_Problem_: An unchanged copy of every record below, without pictures, is the goal.

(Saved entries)

────

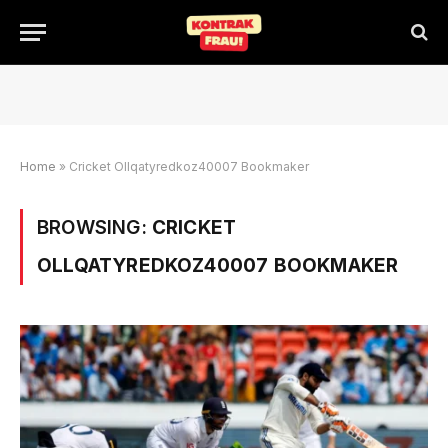
Home
»
Cricket Ollqatyredkoz40007 Bookmaker
BROWSING:
CRICKET
OLLQATYREDKOZ40007 BOOKMAKER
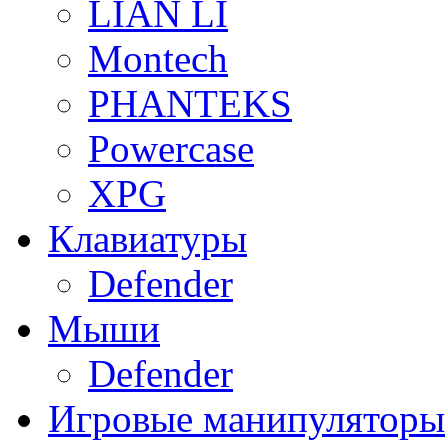
LIAN LI
Montech
PHANTEKS
Powercase
XPG
Клавиатуры
Defender
Мыши
Defender
Игровые манипуляторы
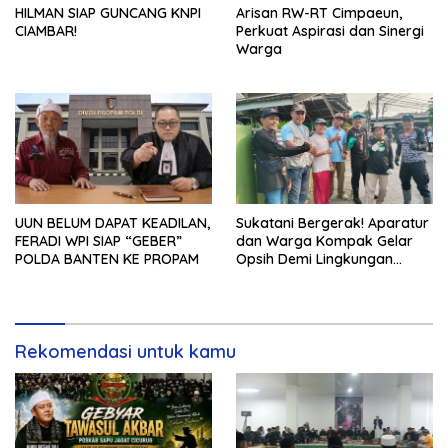
HILMAN SIAP GUNCANG KNPI
Arisan RW-RT Cimpaeun,
CIAMBAR!
Perkuat Aspirasi dan Sinergi
Warga
UUN BELUM DAPAT KEADILAN,
Sukatani Bergerak! Aparatur
FERADI WPI SIAP “GEBER”
dan Warga Kompak Gelar
POLDA BANTEN KE PROPAM
Opsih Demi Lingkungan
Bersih dan Sehat
Rekomendasi untuk kamu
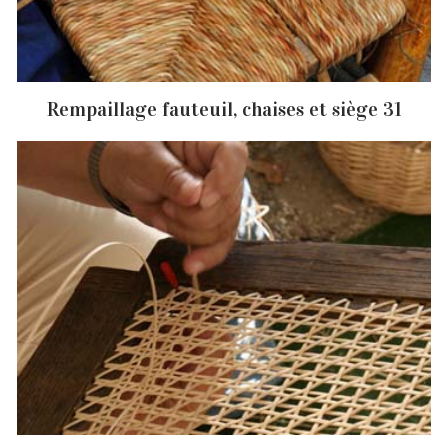
Rempaillage fauteuil, chaises et siège 31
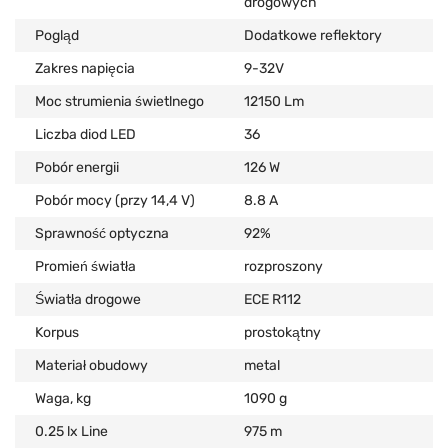
drogowych
Pogląd
Dodatkowe reflektory
Zakres napięcia
9-32V
Moc strumienia świetlnego
12150 Lm
Liczba diod LED
36
Pobór energii
126 W
Pobór mocy (przy 14,4 V)
8.8 А
Sprawność optyczna
92%
Promień światła
rozproszony
Światła drogowe
ECE R112
Korpus
prostokątny
Materiał obudowy
metal
Waga, kg
1090 g
0.25 lx Line
975 m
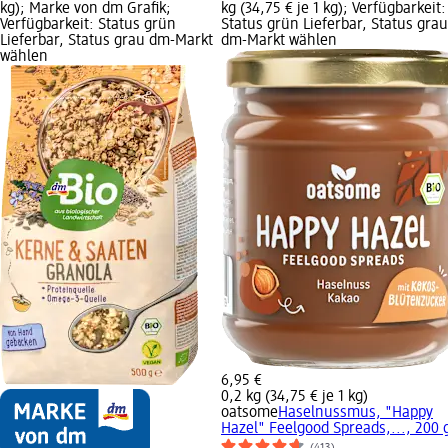
kg); Marke von dm Grafik;
kg (34,75 € je 1 kg); Verfügbarkeit:
Verfügbarkeit: Status grün
Status grün Lieferbar, Status grau
Lieferbar, Status grau dm-Markt
dm-Markt wählen
wählen
6,95 €
0,2 kg (34,75 € je 1 kg)
oatsome
Haselnussmus, "Happy
Hazel" Feelgood Spreads,..., 200 
(413)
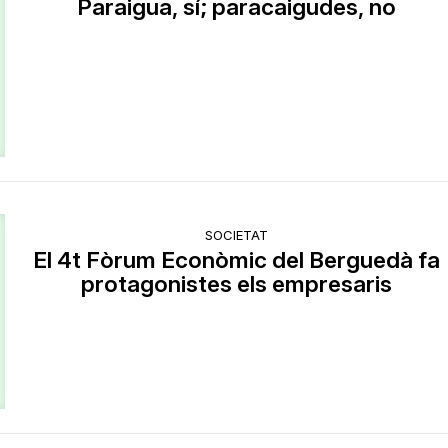
Paraigua, sí; paracaigudes, no
SOCIETAT
El 4t Fòrum Econòmic del Berguedà fa
protagonistes els empresaris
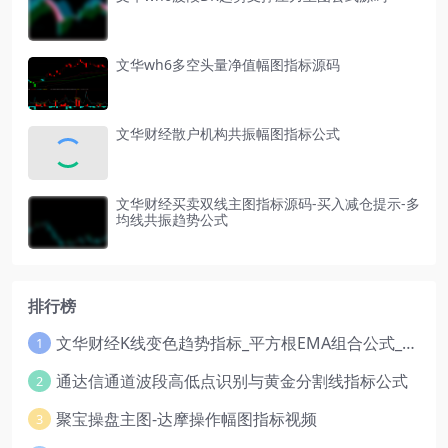
文华wh6多空头量净值幅图指标源码
文华财经散户机构共振幅图指标公式
文华财经买卖双线主图指标源码-买入减仓提示-多
均线共振趋势公式
排行榜
文华财经K线变色趋势指标_平方根EMA组合公式_红绿波段操盘指标源码
1
通达信通道波段高低点识别与黄金分割线指标公式
2
聚宝操盘主图-达摩操作幅图指标视频
3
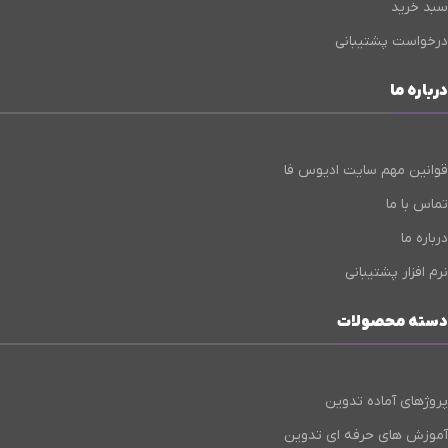
سبد خرید
درخواست پشتیبانی
درباره ما
قوانین مهم سایت ادیوس فا
تماس با ما
درباره ما
نرم افزار پشتیبانی
دسته محصولات
پروژهای آماده تدوین
آموزش های حرفه ای تدوین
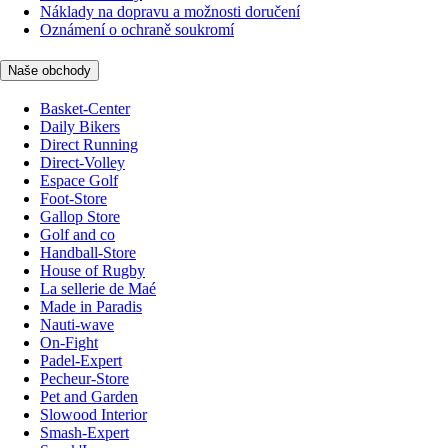
Náklady na dopravu a možnosti doručení
Oznámení o ochraně soukromí
Naše obchody
Basket-Center
Daily Bikers
Direct Running
Direct-Volley
Espace Golf
Foot-Store
Gallop Store
Golf and co
Handball-Store
House of Rugby
La sellerie de Maé
Made in Paradis
Nauti-wave
On-Fight
Padel-Expert
Pecheur-Store
Pet and Garden
Slowood Interior
Smash-Expert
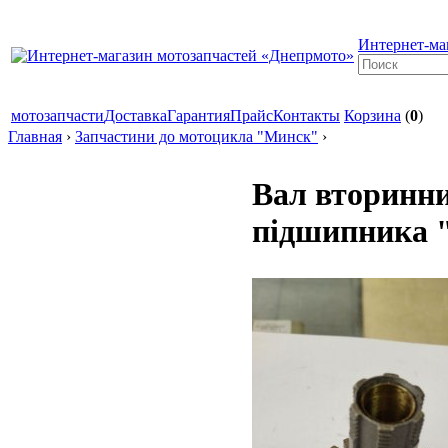
Интернет-ма
мотозапчасти
Доставка
Гарантия
Прайс
Контакты
Корзина
(
0
)
Главная
›
Запчастини до мотоцикла "Минск"
›
Вал вторинн
підшипника 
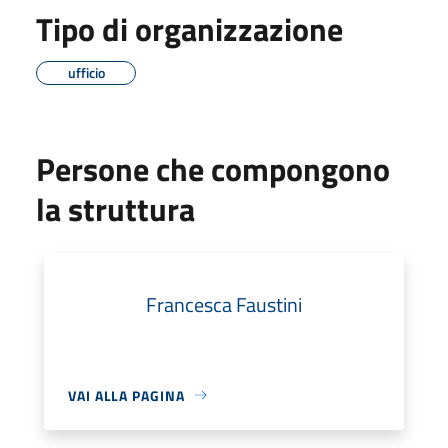
Tipo di organizzazione
ufficio
Persone che compongono
la struttura
Francesca Faustini
VAI ALLA PAGINA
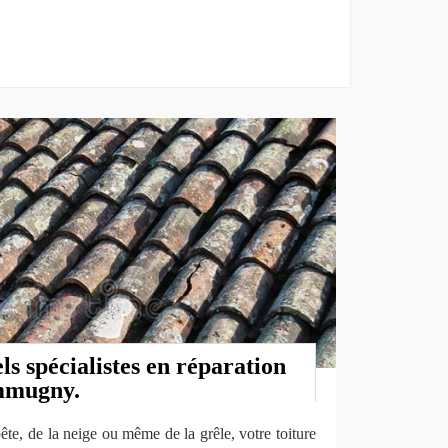
ls spécialistes en réparation
ommugny.
ête, de la neige ou même de la grêle, votre toiture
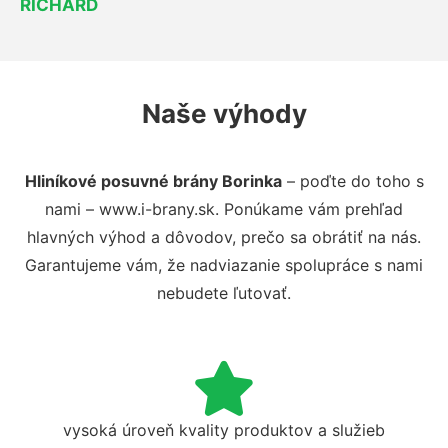
RICHARD
Naše výhody
Hliníkové posuvné brány Borinka
– poďte do toho s
nami – www.i-brany.sk. Ponúkame vám prehľad
hlavných výhod a dôvodov, prečo sa obrátiť na nás.
Garantujeme vám, že nadviazanie spolupráce s nami
nebudete ľutovať.
vysoká úroveň kvality produktov a služieb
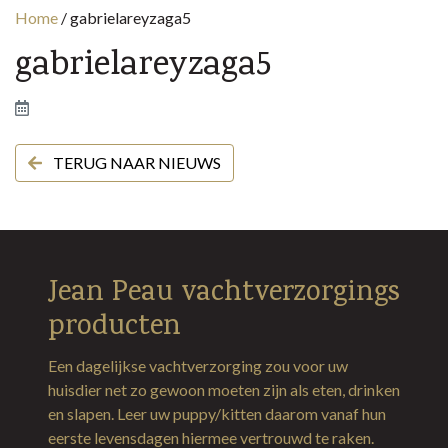
Home
/
gabrielareyzaga5
gabrielareyzaga5
TERUG NAAR NIEUWS
Jean Peau vachtverzorgings
producten
Een dagelijkse vachtverzorging zou voor uw
huisdier net zo gewoon moeten zijn als eten, drinken
en slapen. Leer uw puppy/kitten daarom vanaf hun
eerste levensdagen hiermee vertrouwd te raken.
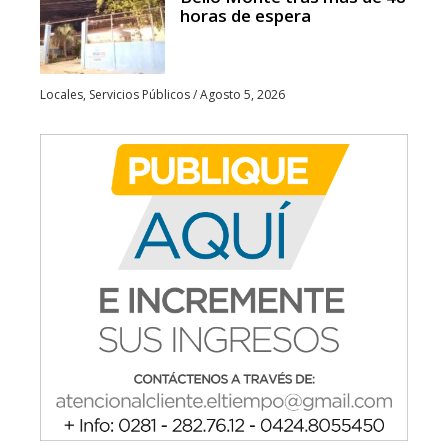
horas de espera
Locales
,
Servicios Públicos
/
Agosto 5, 2026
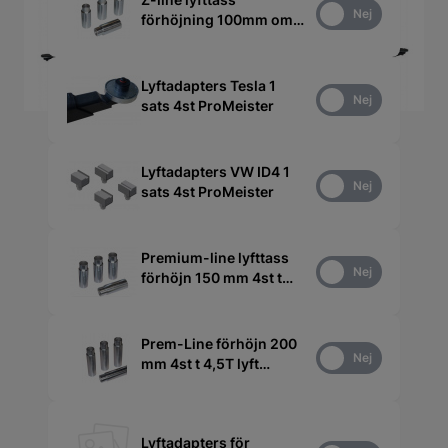
Ja
Nej
förhöjning 100mm om
4st ProMeister
Lyftadapters Tesla 1
Ja
Nej
sats 4st ProMeister
Lyftadapters VW ID4 1
Ja
Nej
sats 4st ProMeister
Premium-line lyfttass
Ja
Nej
förhöjn 150 mm 4st t
4,5 ProMeister
Prem-Line förhöjn 200
Ja
Nej
mm 4st t 4,5T lyft
ProMeister
Lyftadapters för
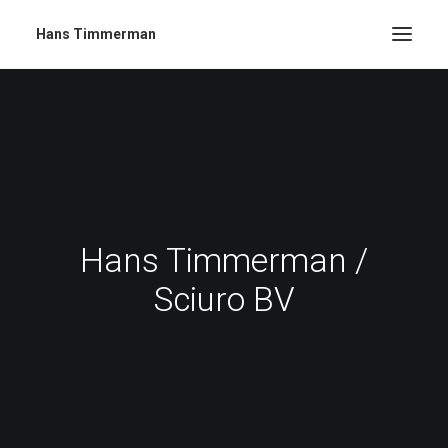
Hans Timmerman
Hans Timmerman /
Sciuro BV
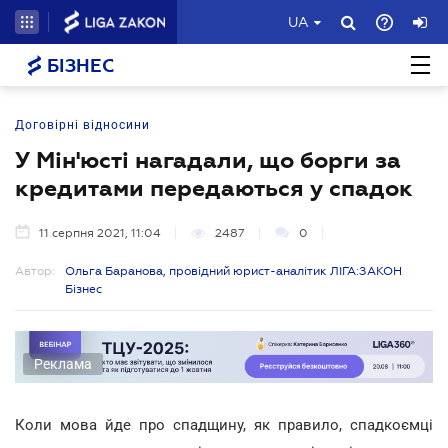
UA
БІЗНЕС
Договірні відносини
У Мін'юсті нагадали, що борги за
кредитами передаються у спадок
11 серпня 2021, 11:04
2487
0
Автор:
Ольга Баранова, провідний юрист-аналітик ЛІГА:ЗАКОН
Бізнес
Реклама
Коли мова йде про спадщину, як правило, спадкоємці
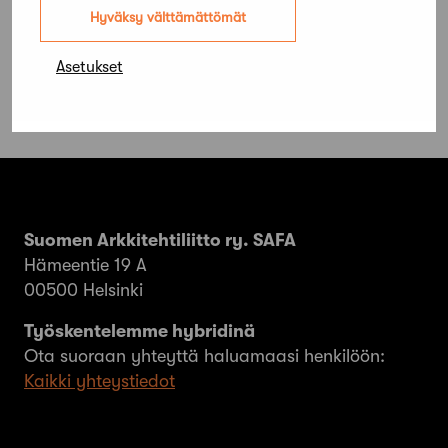
kilpailun
Hyväksy välttämättömät
Asetukset
Suomen Arkkitehtiliitto ry. SAFA
Hämeentie 19 A
00500 Helsinki
Työskentelemme hybridinä
Ota suoraan yhteyttä haluamaasi henkilöön:
Kaikki yhteystiedot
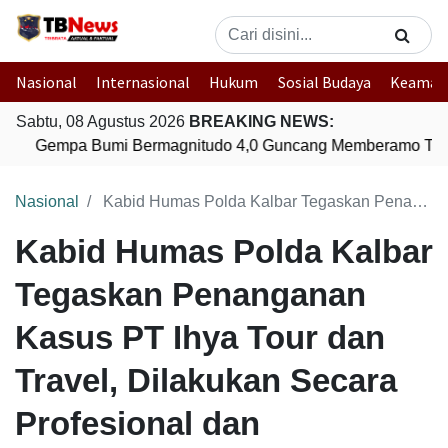
Nasional
Internasional
Hukum
Sosial Budaya
Keaman
Sabtu, 08 Agustus 2026
BREAKING NEWS:
Gempa Bumi Bermagnitudo 4,0 Guncang Memberamo Ten
Nasional
Kabid Humas Polda Kalbar Tegaskan Penanganan Kasus PT Ihya Tour dan Travel, Dilakukan Secara Profesional dan Transparan
Kabid Humas Polda Kalbar
Tegaskan Penanganan
Kasus PT Ihya Tour dan
Travel, Dilakukan Secara
Profesional dan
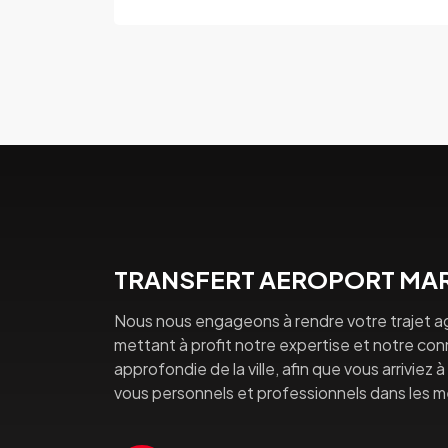
TRANSFERT AEROPORT MAR
Nous nous engageons à rendre votre trajet a
mettant à profit notre expertise et notre co
approfondie de la ville, afin que vous arriviez 
vous personnels et professionnels dans les mei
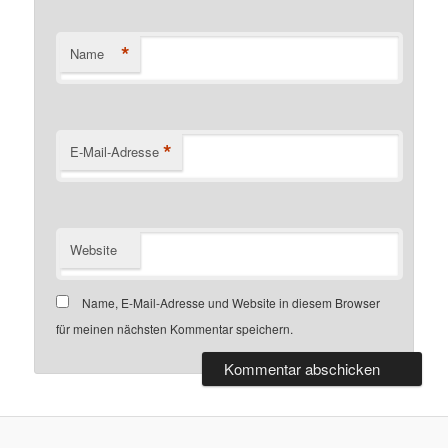
*
Name
*
E-Mail-Adresse
Website
Name, E-Mail-Adresse und Website in diesem Browser
für meinen nächsten Kommentar speichern.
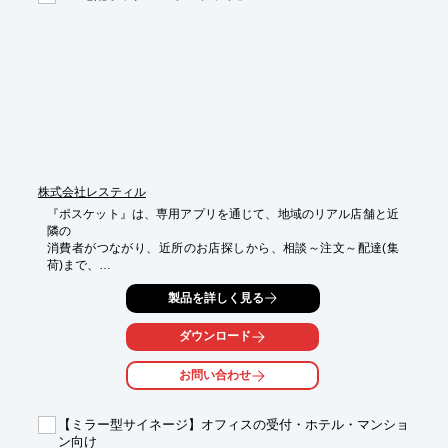
■中長期的な運用サポート

※詳しくはPDFをダウンロードしていただくか、お気軽にお問い
合わせください。
株式会社レスティル
『ポスケット』は、専用アプリを通じて、地域のリアル店舗と近
隣の

消費者がつながり、近所のお店探しから、相談～注文～配達(集
荷)まで、

ワンストップのデリバリーサービスが可能です。

製品を詳しく見る
マッチング機能により地元間のデリバリーサービスを可能とする
ことで、

ダウンロード
買い物難民の方々に対し気軽にモノのやり取りができる快適さを
提供します。

お問い合わせ
またボックス本体は軽量折り畳み式で電池稼働なので使い方や設
置場所を

【ミラー型サイネージ】オフィスの受付・ホテル・マンショ
選びません。

ン向け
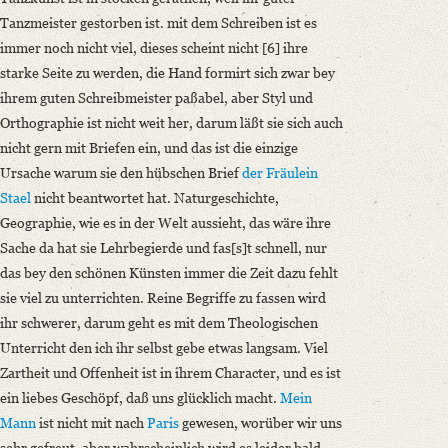
Tanzmeister gestorben ist. mit dem Schreiben ist es
immer noch nicht viel, dieses scheint nicht [6] ihre
starke Seite zu werden, die Hand formirt sich zwar bey
ihrem guten Schreibmeister paßabel, aber Styl und
Orthographie ist nicht weit her, darum läßt sie sich auch
nicht gern mit Briefen ein, und das ist die einzige
Ursache warum sie den hübschen Brief
der Fräulein
Stael
nicht beantwortet hat. Naturgeschichte,
Geographie, wie es in der Welt aussieht, das wäre ihre
Sache da hat sie Lehrbegierde und fas[s]t schnell, nur
das bey den schönen Künsten immer die Zeit dazu fehlt
sie viel zu unterrichten. Reine Begriffe zu fassen wird
ihr schwerer, darum geht es mit dem Theologischen
Unterricht den ich ihr selbst gebe etwas langsam. Viel
Zartheit und Offenheit ist in ihrem Character, und es ist
ein liebes Geschöpf, daß uns glücklich macht.
Mein
Mann
ist nicht mit nach
Paris
gewesen, worüber wir uns
sehr gefreut, aber wahrscheinlich wird es leider bald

────

_Solution_:
Home
»
Cricket Ollqatyredkoz40007 Bookmaker
BROWSING:
CRICKET
OLLQATYREDKOZ40007 BOOKMAKER
LIAN LI
Montech
PHANTEKS
Powercase
XPG
Клавиатуры
Defender
Мыши
Defender
Игровые манипуляторы
HILMAN SIAP GUNCANG KNPI
Arisan RW-RT Cimpaeun,
CIAMBAR!
Perkuat Aspirasi dan Sinergi
Warga
UUN BELUM DAPAT KEADILAN,
Sukatani Bergerak! Aparatur
FERADI WPI SIAP “GEBER”
dan Warga Kompak Gelar
POLDA BANTEN KE PROPAM
Opsih Demi Lingkungan
Bersih dan Sehat
Rekomendasi untuk kamu
Rempaillage fauteuil, chaises et siège 31
drogowych
Pogląd
Dodatkowe reflektory
Zakres napięcia
9-32V
Moc strumienia świetlnego
12150 Lm
Liczba diod LED
36
Pobór energii
126 W
Pobór mocy (przy 14,4 V)
8.8 А
Sprawność optyczna
92%
Promień światła
rozproszony
Światła drogowe
ECE R112
Korpus
prostokątny
Materiał obudowy
metal
Waga, kg
1090 g
0.25 lx Line
975 m
kg); Marke von dm Grafik;
kg (34,75 € je 1 kg); Verfügbarkeit:
Verfügbarkeit: Status grün
Status grün Lieferbar, Status grau
Lieferbar, Status grau dm-Markt
dm-Markt wählen
wählen
6,95 €
0,2 kg (34,75 € je 1 kg)
oatsome
Haselnussmus, "Happy
Hazel" Feelgood Spreads,..., 200 
(413)
Paraigua, sí; paracaigudes, no
SOCIETAT
El 4t Fòrum Econòmic del Berguedà fa
protagonistes els empresaris
文华wh6多空头量净值幅图指标源码
文华财经散户机构共振幅图指标公式
文华财经买卖双线主图指标源码-买入减仓提示-多
均线共振趋势公式
排行榜
文华财经K线变色趋势指标_平方根EMA组合公式_红绿波段操盘指标源码
1
通达信通道波段高低点识别与黄金分割线指标公式
2
聚宝操盘主图-达摩操作幅图指标视频
3
سبد خرید
درخواست پشتیبانی
درباره ما
قوانین مهم سایت ادیوس فا
تماس با ما
درباره ما
نرم افزار پشتیبانی
دسته محصولات
پروژهای آماده تدوین
آموزش های حرفه ای تدوین
Náklady na dopravu a možnosti doručení
Oznámení o ochraně soukromí
Naše obchody
Basket-Center
Daily Bikers
Direct Running
Direct-Volley
Espace Golf
Foot-Store
Gallop Store
Golf and co
Handball-Store
House of Rugby
La sellerie de Maé
Made in Paradis
Nauti-wave
On-Fight
Padel-Expert
Pecheur-Store
Pet and Garden
Slowood Interior
Smash-Expert
Интернет-ма
мотозапчасти
Доставка
Гарантия
Прайс
Контакты
Корзина
(
0
)
Главная
›
Запчастини до мотоцикла "Минск"
›
Вал вторинн
підшипника 
Tipo di organizzazione
ufficio
Persone che compongono
la struttura
Francesca Faustini
VAI ALLA PAGINA
ls spécialistes en réparation
ommugny.
ête, de la neige ou même de la grêle, votre toiture
RICHARD
Naše výhody
Hliníkové posuvné brány Borinka
– poďte do toho s
nami – www.i-brany.sk. Ponúkame vám prehľad
hlavných výhod a dôvodov, prečo sa obrátiť na nás.
Garantujeme vám, že nadviazanie spolupráce s nami
nebudete ľutovať.
vysoká úroveň kvality produktov a služieb
Home
/
gabrielareyzaga5
gabrielareyzaga5
TERUG NAAR NIEUWS
Jean Peau vachtverzorgings
producten
Een dagelijkse vachtverzorging zou voor uw
huisdier net zo gewoon moeten zijn als eten, drinken
en slapen. Leer uw puppy/kitten daarom vanaf hun
eerste levensdagen hiermee vertrouwd te raken.
horas de espera
Locales
,
Servicios Públicos
/
Agosto 5, 2026
Ja
Nej
förhöjning 100mm om
4st ProMeister
Lyftadapters Tesla 1
Ja
Nej
sats 4st ProMeister
Lyftadapters VW ID4 1
Ja
Nej
sats 4st ProMeister
Premium-line lyfttass
Ja
Nej
förhöjn 150 mm 4st t
4,5 ProMeister
Prem-Line förhöjn 200
Ja
Nej
mm 4st t 4,5T lyft
ProMeister
Lyftadapters för
Hans Timmerman
Hans Timmerman /
Sciuro BV
UA
БІЗНЕС
Договірні відносини
У Мін'юсті нагадали, що борги за
кредитами передаються у спадок
11 серпня 2021, 11:04
2487
0
Автор:
Ольга Баранова, провідний юрист-аналітик ЛІГА:ЗАКОН
Бізнес
Реклама
Коли мова йде про спадщину, як правило, спадкоємці
kilpailun
Hyväksy välttämättömät
Asetukset
Suomen Arkkitehtiliitto ry. SAFA
Hämeentie 19 A
00500 Helsinki
Työskentelemme hybridinä
Ota suoraan yhteyttä haluamaasi henkilöön:
Kaikki yhteystiedot
Nasional
Internasional
Hukum
Sosial Budaya
Keaman
Sabtu, 08 Agustus 2026
BREAKING NEWS:
Gempa Bumi Bermagnitudo 4,0 Guncang Memberamo Ten
Nasional
Kabid Humas Polda Kalbar Tegaskan Penanganan Kasus PT Ihya Tour dan Travel, Dilakukan Secara Profesional dan Transparan
Kabid Humas Polda Kalbar
Tegaskan Penanganan
Kasus PT Ihya Tour dan
Travel, Dilakukan Secara
Profesional dan
TRANSFERT AEROPORT MAR
Nous nous engageons à rendre votre trajet a
mettant à profit notre expertise et notre co
approfondie de la ville, afin que vous arriviez 
vous personnels et professionnels dans les mei
*
Name
*
E-Mail-Adresse
Website
Name, E-Mail-Adresse und Website in diesem Browser
für meinen nächsten Kommentar speichern.
■中長期的な運用サポート

※詳しくはPDFをダウンロードしていただくか、お気軽にお問い
合わせください。
株式会社レスティル
『ポスケット』は、専用アプリを通じて、地域のリアル店舗と近
隣の

消費者がつながり、近所のお店探しから、相談～注文～配達(集
荷)まで、

ワンストップのデリバリーサービスが可能です。

製品を詳しく見る
マッチング機能により地元間のデリバリーサービスを可能とする
ことで、

ダウンロード
買い物難民の方々に対し気軽にモノのやり取りができる快適さを
提供します。

お問い合わせ
またボックス本体は軽量折り畳み式で電池稼働なので使い方や設
置場所を

【ミラー型サイネージ】オフィスの受付・ホテル・マンショ
選びません。

ン向け
Tanzmeister gestorben ist. mit dem Schreiben ist es
immer noch nicht viel, dieses scheint nicht [6] ihre
starke Seite zu werden, die Hand formirt sich zwar bey
ihrem guten Schreibmeister paßabel, aber Styl und
Orthographie ist nicht weit her, darum läßt sie sich auch
nicht gern mit Briefen ein, und das ist die einzige
Ursache warum sie den hübschen Brief
der Fräulein
Stael
nicht beantwortet hat. Naturgeschichte,
Geographie, wie es in der Welt aussieht, das wäre ihre
Sache da hat sie Lehrbegierde und fas[s]t schnell, nur
das bey den schönen Künsten immer die Zeit dazu fehlt
sie viel zu unterrichten. Reine Begriffe zu fassen wird
ihr schwerer, darum geht es mit dem Theologischen
Unterricht den ich ihr selbst gebe etwas langsam. Viel
Zartheit und Offenheit ist in ihrem Character, und es ist
ein liebes Geschöpf, daß uns glücklich macht.
Mein
Mann
ist nicht mit nach
Paris
gewesen, worüber wir uns
sehr gefreut, aber wahrscheinlich wird es leider bald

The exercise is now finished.